:: EXERCISE BRIEF ::
Pick out all lines of the entries that include the word "trainers" and copy them.

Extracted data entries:
# # # #

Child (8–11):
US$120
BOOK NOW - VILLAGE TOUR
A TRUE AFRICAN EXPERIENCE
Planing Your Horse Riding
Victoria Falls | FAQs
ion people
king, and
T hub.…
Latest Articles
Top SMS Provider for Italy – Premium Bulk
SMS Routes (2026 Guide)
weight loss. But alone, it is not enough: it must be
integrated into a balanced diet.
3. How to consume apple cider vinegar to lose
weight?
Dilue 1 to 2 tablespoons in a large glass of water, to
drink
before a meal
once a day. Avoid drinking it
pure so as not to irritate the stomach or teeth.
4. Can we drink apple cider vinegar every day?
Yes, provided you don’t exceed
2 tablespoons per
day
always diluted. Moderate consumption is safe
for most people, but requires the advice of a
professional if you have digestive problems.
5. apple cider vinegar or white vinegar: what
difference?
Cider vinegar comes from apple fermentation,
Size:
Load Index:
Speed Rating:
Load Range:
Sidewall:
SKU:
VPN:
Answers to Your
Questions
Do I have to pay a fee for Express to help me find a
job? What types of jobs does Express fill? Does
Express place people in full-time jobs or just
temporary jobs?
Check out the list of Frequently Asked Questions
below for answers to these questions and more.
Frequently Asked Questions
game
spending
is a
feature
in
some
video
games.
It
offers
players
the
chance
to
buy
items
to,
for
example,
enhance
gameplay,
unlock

# # # #

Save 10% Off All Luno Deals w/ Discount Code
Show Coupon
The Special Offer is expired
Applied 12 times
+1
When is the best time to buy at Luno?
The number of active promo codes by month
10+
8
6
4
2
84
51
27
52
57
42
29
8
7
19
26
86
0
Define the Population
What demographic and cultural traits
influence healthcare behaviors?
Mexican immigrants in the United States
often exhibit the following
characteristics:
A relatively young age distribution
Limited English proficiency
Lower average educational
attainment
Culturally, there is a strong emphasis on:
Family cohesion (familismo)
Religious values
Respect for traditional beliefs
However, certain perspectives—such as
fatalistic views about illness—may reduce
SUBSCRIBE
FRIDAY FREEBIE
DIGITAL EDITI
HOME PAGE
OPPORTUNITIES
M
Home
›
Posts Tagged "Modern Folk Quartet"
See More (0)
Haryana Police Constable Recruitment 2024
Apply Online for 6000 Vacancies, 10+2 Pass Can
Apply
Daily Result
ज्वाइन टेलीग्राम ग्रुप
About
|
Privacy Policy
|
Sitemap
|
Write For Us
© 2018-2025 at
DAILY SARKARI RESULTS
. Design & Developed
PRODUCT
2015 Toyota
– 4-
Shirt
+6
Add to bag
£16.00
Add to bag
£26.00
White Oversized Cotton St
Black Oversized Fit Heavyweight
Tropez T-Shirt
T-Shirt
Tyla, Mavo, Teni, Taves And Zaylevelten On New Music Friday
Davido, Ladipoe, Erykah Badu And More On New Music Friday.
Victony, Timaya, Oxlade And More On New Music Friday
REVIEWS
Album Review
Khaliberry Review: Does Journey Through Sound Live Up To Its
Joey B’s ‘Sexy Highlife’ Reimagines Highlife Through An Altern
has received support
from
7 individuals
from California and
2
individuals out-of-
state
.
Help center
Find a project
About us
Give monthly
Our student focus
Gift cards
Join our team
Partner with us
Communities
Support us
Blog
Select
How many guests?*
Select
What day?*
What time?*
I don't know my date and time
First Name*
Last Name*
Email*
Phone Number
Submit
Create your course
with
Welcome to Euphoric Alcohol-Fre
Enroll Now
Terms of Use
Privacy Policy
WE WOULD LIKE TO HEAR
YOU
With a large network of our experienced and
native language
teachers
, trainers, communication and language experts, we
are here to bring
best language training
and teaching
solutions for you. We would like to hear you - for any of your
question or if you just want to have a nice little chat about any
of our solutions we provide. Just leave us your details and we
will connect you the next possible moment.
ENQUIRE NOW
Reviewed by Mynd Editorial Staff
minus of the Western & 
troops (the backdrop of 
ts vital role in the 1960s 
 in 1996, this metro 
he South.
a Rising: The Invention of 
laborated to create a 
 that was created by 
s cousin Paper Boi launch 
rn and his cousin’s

# # # #

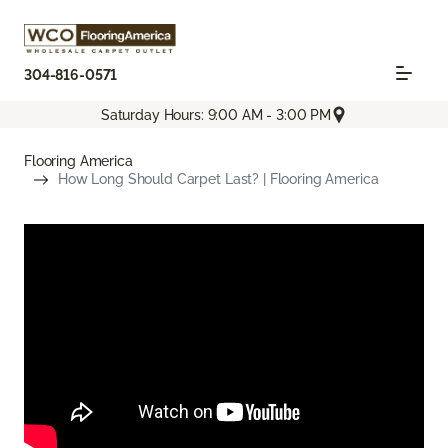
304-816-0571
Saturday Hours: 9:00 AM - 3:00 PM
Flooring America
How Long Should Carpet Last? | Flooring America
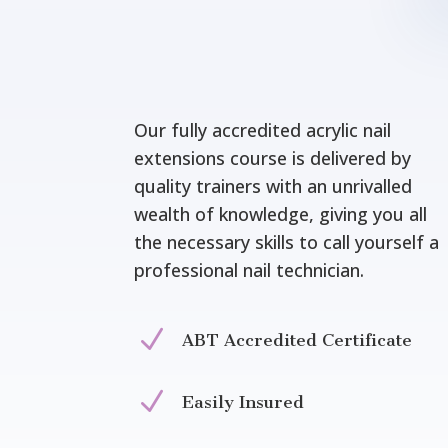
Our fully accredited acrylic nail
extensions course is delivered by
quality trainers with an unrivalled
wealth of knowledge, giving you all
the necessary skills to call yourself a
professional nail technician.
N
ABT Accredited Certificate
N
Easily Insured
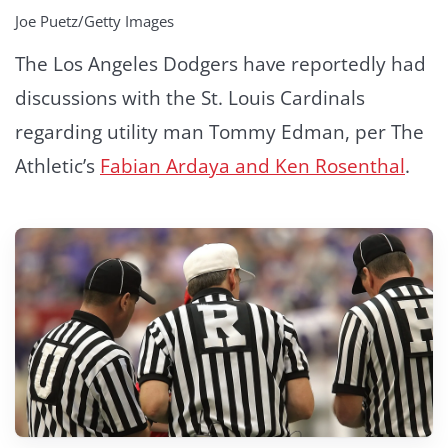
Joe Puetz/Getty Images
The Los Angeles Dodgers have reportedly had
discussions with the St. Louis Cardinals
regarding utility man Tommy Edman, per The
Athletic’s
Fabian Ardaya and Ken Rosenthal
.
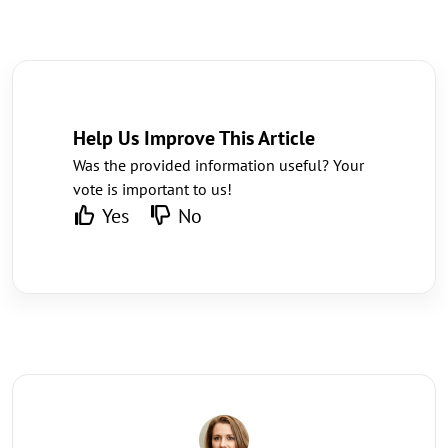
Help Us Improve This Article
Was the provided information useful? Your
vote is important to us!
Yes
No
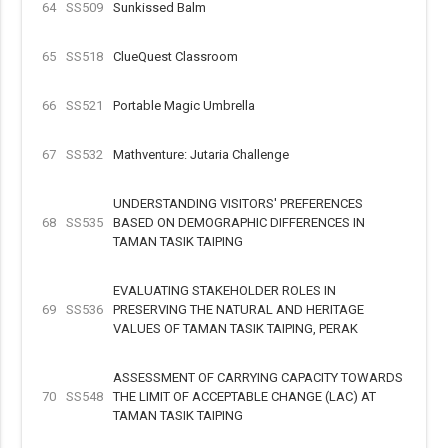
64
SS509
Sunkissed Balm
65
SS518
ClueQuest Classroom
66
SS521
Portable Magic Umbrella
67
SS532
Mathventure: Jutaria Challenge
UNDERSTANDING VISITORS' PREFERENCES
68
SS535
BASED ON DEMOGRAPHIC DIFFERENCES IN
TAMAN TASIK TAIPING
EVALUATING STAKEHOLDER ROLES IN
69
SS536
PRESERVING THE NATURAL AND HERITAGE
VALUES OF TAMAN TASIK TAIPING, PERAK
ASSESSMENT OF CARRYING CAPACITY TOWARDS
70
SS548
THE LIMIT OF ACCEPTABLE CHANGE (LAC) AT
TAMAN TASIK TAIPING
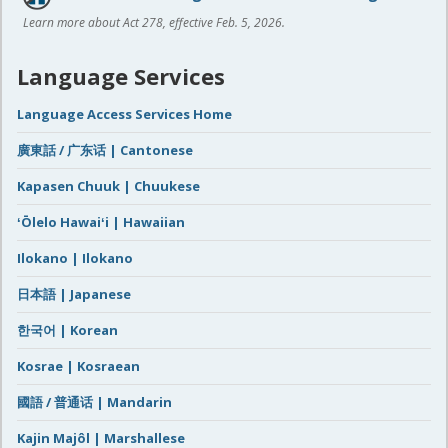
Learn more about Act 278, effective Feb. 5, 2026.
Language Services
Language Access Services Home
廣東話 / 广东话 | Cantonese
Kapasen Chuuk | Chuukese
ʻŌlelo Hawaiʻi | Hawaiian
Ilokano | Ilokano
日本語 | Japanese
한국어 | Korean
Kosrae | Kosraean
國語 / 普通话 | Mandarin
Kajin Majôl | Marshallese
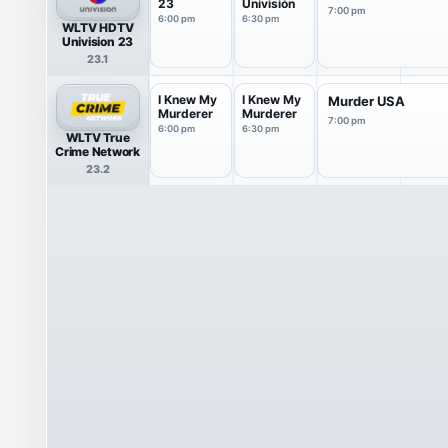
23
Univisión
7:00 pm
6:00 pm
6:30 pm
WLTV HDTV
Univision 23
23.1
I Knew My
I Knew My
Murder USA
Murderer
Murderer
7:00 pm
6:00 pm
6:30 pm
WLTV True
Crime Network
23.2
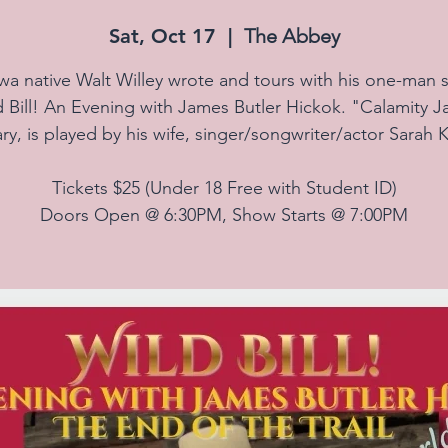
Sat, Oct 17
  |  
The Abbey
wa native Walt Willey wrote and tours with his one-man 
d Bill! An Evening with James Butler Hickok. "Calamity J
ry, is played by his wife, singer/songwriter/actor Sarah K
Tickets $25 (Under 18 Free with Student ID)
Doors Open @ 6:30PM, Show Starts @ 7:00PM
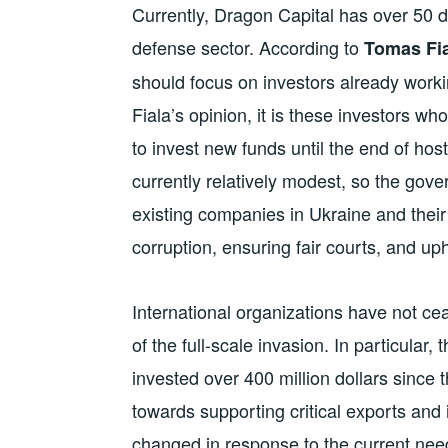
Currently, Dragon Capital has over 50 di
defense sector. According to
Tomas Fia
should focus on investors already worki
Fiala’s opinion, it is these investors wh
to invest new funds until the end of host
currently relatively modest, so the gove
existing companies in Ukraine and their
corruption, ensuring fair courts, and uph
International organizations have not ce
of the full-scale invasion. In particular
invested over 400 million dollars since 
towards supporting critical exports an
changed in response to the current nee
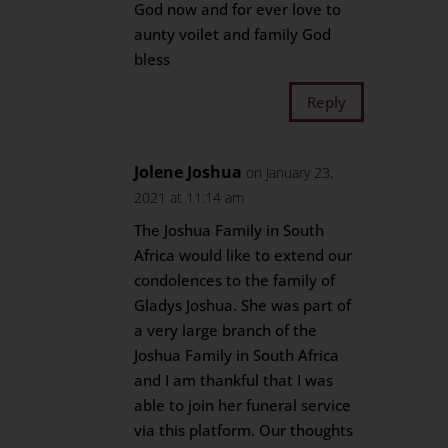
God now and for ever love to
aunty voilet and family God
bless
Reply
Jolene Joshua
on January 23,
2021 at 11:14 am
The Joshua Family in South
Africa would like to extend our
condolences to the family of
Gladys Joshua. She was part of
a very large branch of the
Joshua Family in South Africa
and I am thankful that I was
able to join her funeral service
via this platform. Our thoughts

# # # #

:: TASK ANSWER ::
, trainers, communication and language experts, we
quality trainers with an unrivalled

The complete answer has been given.